**What you need to do**
Search the data below for the line containing "Abonnez-vous à la newsletter", then please set down that line and all remaining ones exactly as written.

(Beginning of Data for this task)

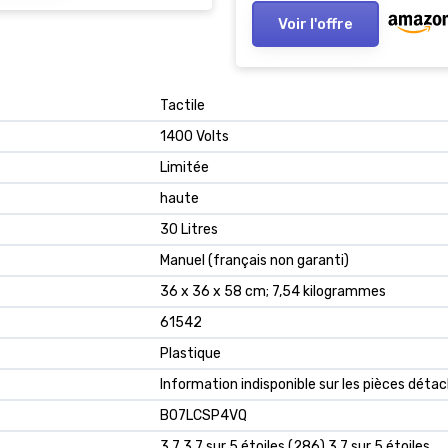
Voir l'offre
‎Tactile
‎1400 Volts
‎Limitée
‎haute
‎30 Litres
‎Manuel (français non garanti)
‎36 x 36 x 58 cm; 7,54 kilogrammes
‎61542
‎Plastique
‎Information indisponible sur les pièces déta
B07LCSP4VQ
3,7 3,7 sur 5 étoiles (286) 3,7 sur 5 étoiles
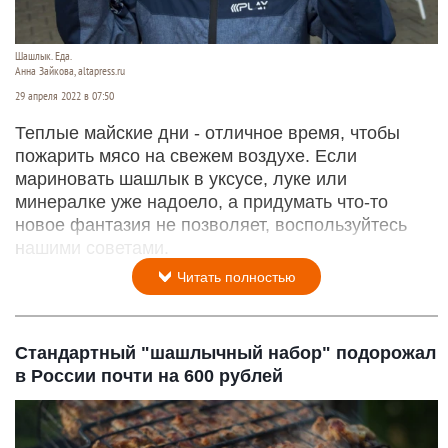
Шашлык. Еда.
Анна Зайкова, altapress.ru
29 апреля 2022 в 07:50
Теплые майские дни - отличное время, чтобы
пожарить мясо на свежем воздухе. Если
мариновать шашлык в уксусе, луке или
минералке уже надоело, а придумать что-то
новое фантазия не позволяет, воспользуйтесь
нашими советами.
Читать полностью
Стандартный "шашлычный набор" подорожал
в России почти на 600 рублей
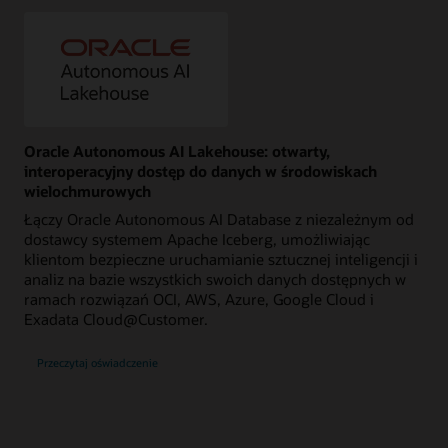
Oracle Autonomous AI Lakehouse: otwarty,
interoperacyjny dostęp do danych w środowiskach
wielochmurowych
Łączy Oracle Autonomous AI Database z niezależnym od
dostawcy systemem Apache Iceberg, umożliwiając
klientom bezpieczne uruchamianie sztucznej inteligencji i
analiz na bazie wszystkich swoich danych dostępnych w
ramach rozwiązań OCI, AWS, Azure, Google Cloud i
Exadata Cloud@Customer.
Przeczytaj oświadczenie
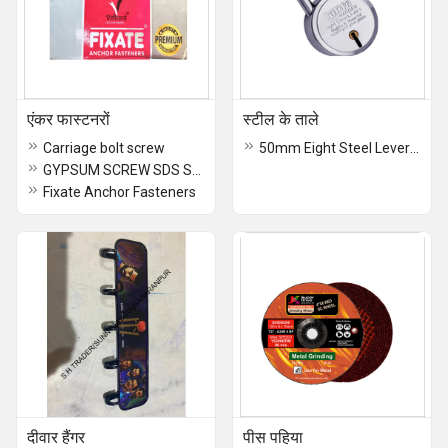
एंकर फास्टनरों
स्टील के ताले
Carriage bolt screw
50mm Eight Steel Lever Locks
GYPSUM SCREW SDS SCREW
Fixate Anchor Fasteners
दीवार हैंगर
पीस पहिया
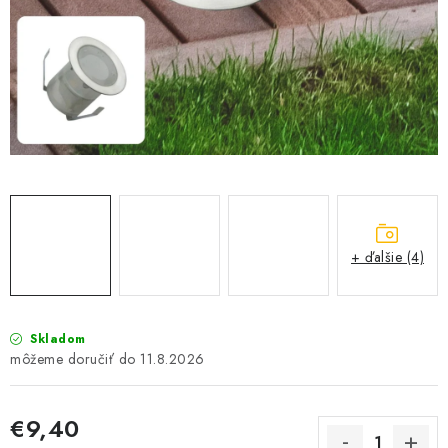
SOLÁRNE SYSTÉMY
SEZÓNNE VÝPREDAJE POĽNOPOTREBY
DOM A ZÁHRADA
OBCHODNÉ PODMIENKY
KONTAKTY
+ ďalšie (4)
O NÁS - MEGALED & JANTON ZÁKAMENNÉ
Reklamácie a formulár na odstúpenie od zmluvy
Skladom
Obchodné podmienky
Podmienky ochrany osobných údajov
11.8.2026
O nás - MEGALED & JANTON Zákamenné
Zľavy pre profíkov
Hodnotenie obchodu
Moja objednávka
€9,40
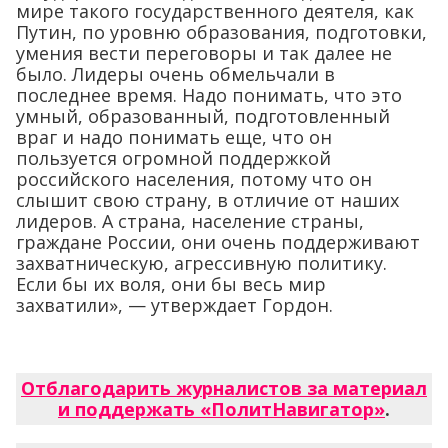
мире такого государственного деятеля, как
Путин, по уровню образования, подготовки,
умения вести переговоры и так далее не
было. Лидеры очень обмельчали в
последнее время. Надо понимать, что это
умный, образованный, подготовленный
враг и надо понимать еще, что он
пользуется огромной поддержкой
российского населения, потому что он
слышит свою страну, в отличие от наших
лидеров. А страна, население страны,
граждане России, они очень поддерживают
захватническую, агрессивную политику.
Если бы их воля, они бы весь мир
захватили», — утверждает Гордон.
Отблагодарить журналистов за материал
и поддержать «ПолитНавигатор»
.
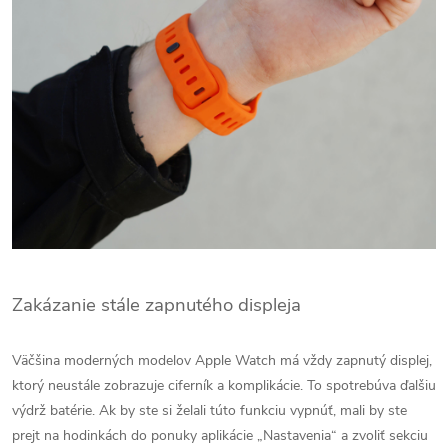
Zakázanie stále zapnutého displeja
Väčšina moderných modelov Apple Watch má vždy zapnutý displej,
ktorý neustále zobrazuje ciferník a komplikácie. To spotrebúva ďalšiu
výdrž batérie. Ak by ste si želali túto funkciu vypnúť, mali by ste
prejt na hodinkách do ponuky aplikácie „Nastavenia“ a zvoliť sekciu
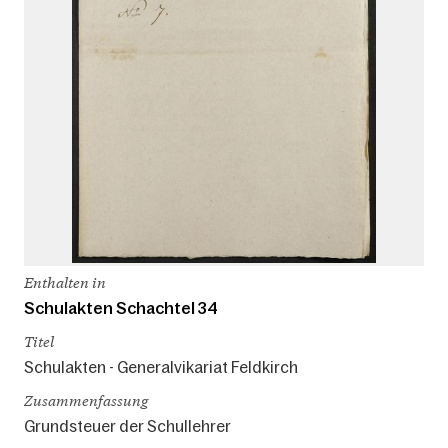
Enthalten in
Schulakten Schachtel 34
Titel
Schulakten - Generalvikariat Feldkirch
Zusammenfassung
Grundsteuer der Schullehrer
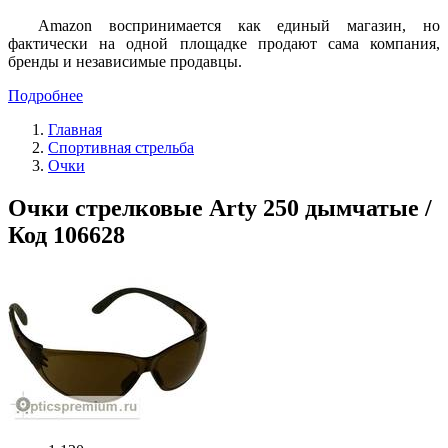
Amazon воспринимается как единый магазин, но
фактически на одной площадке продают сама компания,
бренды и независимые продавцы.
Подробнее
Главная
Спортивная стрельба
Очки
Очки стрелковые Arty 250 дымчатые /
Код 106628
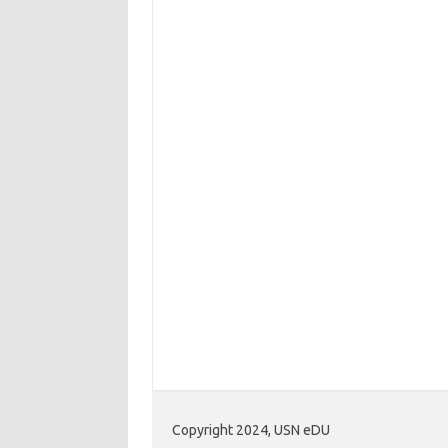
Copyright 2024, USN eDU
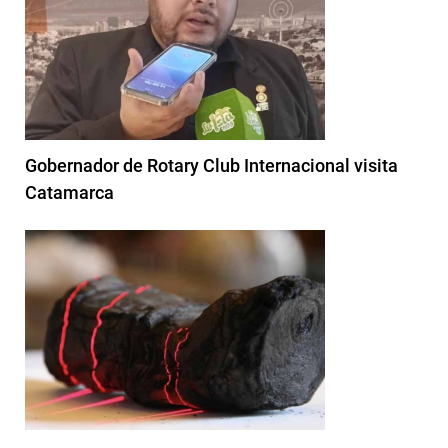
Gobernador de Rotary Club Internacional visita
Catamarca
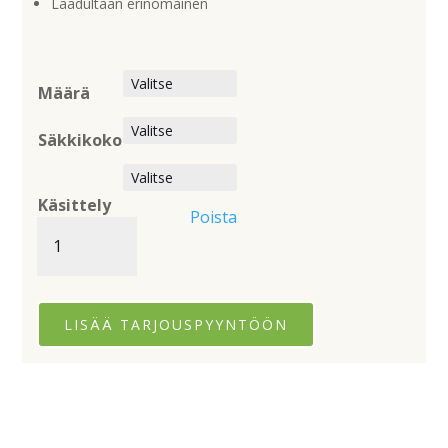
Laadultaan erinomainen
Määrä
Säkkikoko
Käsittely
Poista
Luukas
määrä
LISÄÄ TARJOUSPYYNTÖÖN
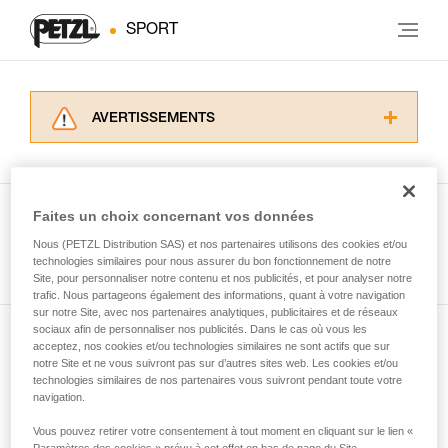
SPORT
AVERTISSEMENTS
Lisez attentivement les notices techniques des
produits utilisés dans ce conseil avant de le
consulter. Vous devez avoir compris les
informations de la notice technique pour
Faites un choix concernant vos données
pouvoir comprendre ce complément
Nous (PETZL Distribution SAS) et nos partenaires utilisons des cookies et/ou
Voir tous les conseils
d’informations.
technologies similaires pour nous assurer du bon fonctionnement de notre
Maîtriser ces techniques nécessite une
Site, pour personnaliser notre contenu et nos publicités, et pour analyser notre
formation et un entraînement spécifique. Validez
trafic. Nous partageons également des informations, quant à votre navigation
sur notre Site, avec nos partenaires analytiques, publicitaires et de réseaux
avec un professionnel votre capacité à refaire
sociaux afin de personnaliser nos publicités. Dans le cas où vous les
la manipulation, seul, en toute sécurité, avant
acceptez, nos cookies et/ou technologies similaires ne sont actifs que sur
Abonnez-vous à la newsletter
de la reproduire en autonomie.
notre Site et ne vous suivront pas sur d’autres sites web. Les cookies et/ou
Nous donnons des exemples de techniques
technologies similaires de nos partenaires vous suivront pendant toute votre
et restez connecté à notre actualité
liées à votre activité. Il peut en exister d’autres
navigation.
que nous ne décrivons pas ici.
Vous pouvez retirer votre consentement à tout moment en cliquant sur le lien «
Email *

(End of Data for this task)

**Your response**
Abonnez-vous à la newsletter
de la reproduire en autonomie.
notre Site et ne vous suivront pas sur d’autres sites web. Les cookies et/ou
Nous donnons des exemples de techniques
technologies similaires de nos partenaires vous suivront pendant toute votre
et restez connecté à notre actualité
liées à votre activité. Il peut en exister d’autres
navigation.
que nous ne décrivons pas ici.
Vous pouvez retirer votre consentement à tout moment en cliquant sur le lien «
Email *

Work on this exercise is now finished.